ジャック・ケッチャム『オフシーズン』(扶桑社ミステリー)ジャック・ケッチャム『オフシーズン』を読んだ。

ケッチャムの名前を聞いただけで著作のタイトルが浮かぶような人は、とんだ物好きに違いない。最初に断っておくけれど、ぼくはこの本を人に薦めたりするつもりはない。親切が仇となって正気を疑われたのでは割に合わないからだ。

例えばリチャード・レイモンに友成純一。二人の名前と作風に心当たりのある人なら、ケッチャムを避けて通ることは許されない。いや、ぼくなんかが喧伝するまでもなく読んでいて当然だろう。たとえ今は知らずとも、自然に巡り合う日がきっとくる。当然のようにくる。彼はその手の人が素通りできる作家ではない。

タネを明かせば、彼らはみんな狂気のスプラッタ作家なのだ。

うむ。それでなくても人に優しくないブログだというのに、益々閑古鳥を鳴かせるようなことを書いてしまった。弁解するわけではないけれど、そもそもぼくはラブストーリーに涙し、コメディに腹を抱え、ヒューマンドラマに心振るわせる至極真っ当な一般庶民だ。ただ、血塗れスプラッタにも理解を示す太っ腹な感性の持ち主なだけで。

ああ、思わず自画自賛してしまった。

それはともかくとして、だ。とにかく、ケッチャムは最高にオフビートかつスプラッタな作風で、最悪の読後感を約束する稀有な作家のひとりなのだ。

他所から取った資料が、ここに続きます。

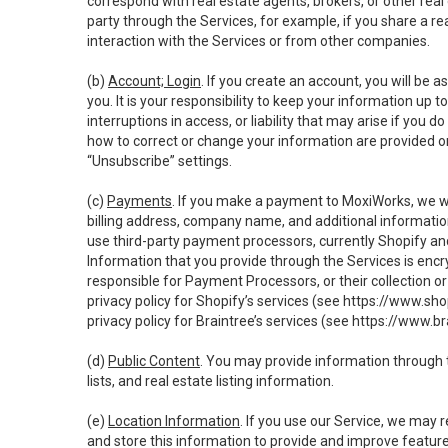
correspond with real estate agents, brokers, or other rea
party through the Services, for example, if you share a re
interaction with the Services or from other companies.
(b)
Account; Login
. If you create an account, you will be 
you. It is your responsibility to keep your information up
interruptions in access, or liability that may arise if you 
how to correct or change your information are provided o
“Unsubscribe” settings.
(c)
Payments
. If you make a payment to MoxiWorks, we wi
billing address, company name, and additional informatio
use third-party payment processors, currently Shopify an
Information that you provide through the Services is enc
responsible for Payment Processors, or their collection 
privacy policy for Shopify’s services (see
https://www.sho
privacy policy for Braintree’s services (see
https://www.br
(d)
Public Content
. You may provide information through th
lists, and real estate listing information.
(e)
Location Information
. If you use our Service, we may 
and store this information to provide and improve feature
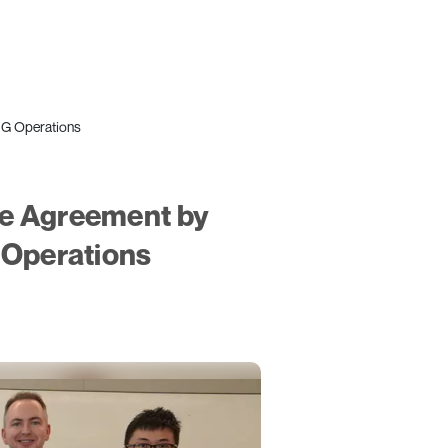
NG Operations
me Agreement by
 Operations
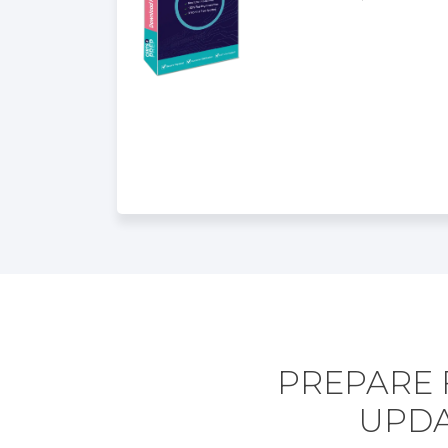
PREPARE 
UPDA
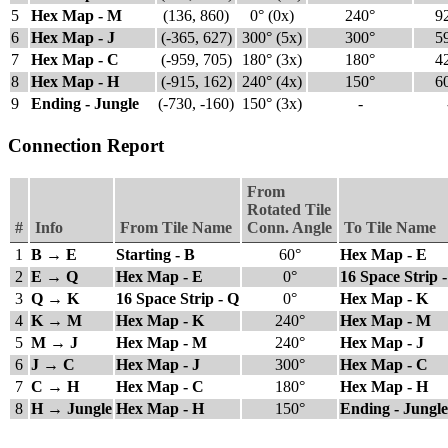
5
Hex Map - M
(136, 860)
0° (0x)
240°
9
6
Hex Map - J
(-365, 627)
300° (5x)
300°
5
7
Hex Map - C
(-959, 705)
180° (3x)
180°
4
8
Hex Map - H
(-915, 162)
240° (4x)
150°
6
9
Ending - Jungle
(-730, -160)
150° (3x)
-
Connection Report
From
Rotated Tile
#
Info
From Tile Name
Conn. Angle
To Tile Name
1
B → E
Starting - B
60°
Hex Map - E
2
E → Q
Hex Map - E
0°
16 Space Strip 
3
Q → K
16 Space Strip - Q
0°
Hex Map - K
4
K → M
Hex Map - K
240°
Hex Map - M
5
M → J
Hex Map - M
240°
Hex Map - J
6
J → C
Hex Map - J
300°
Hex Map - C
7
C → H
Hex Map - C
180°
Hex Map - H
8
H → Jungle
Hex Map - H
150°
Ending - Jungle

彼は70年代に噴出したスプラッタムーヴィーやモンドムーヴィーのエッセンスを思う様その作品に注ぎ込み、人間性の他愛のなさを容赦なく白日のもとに晒し首にして見せる。性と死。エロとグロは常にセットと相場は決まっているけれど、ケッチャム作品においてはセクシー描写なんて欠片も頭に残らない。それこそお約束という名の形式美でしかない。そういう意味では安心して楽しめるジャンル小説ともいえる。

万一この記事を読んでケッチャムに手を出そうなんて物好きがいるといけないので、老婆心ながら忠告しておく。この作家に限っては想像力を逞しくし過ぎちゃいけない。特にこのジャンルに不慣れな人は、しっかりと感覚に蓋をして、恐る恐る覗き見るくらいから始めた方がいい。ただし、そこまでしてケッチャムにチャレンジし、結果、深刻なダメージを精神に負ったとしても、ぼくは何ら責任を持てない。

もう一度書いておく。ぼくはこの本を人に薦めたりはしない。

しないけれども、例えば“スナッフ”“悪魔のいけにえ”“食人族”“オールナイトロング”といった玉石混淆の映画たちを、旺盛な怖いもの見たさに突き動かされて貪るように観た経験がある人には、とりあえず、『隣の家の少女』をお薦めしておく。

読み終えて、つくづく最悪な作家だと思い知るはずだ。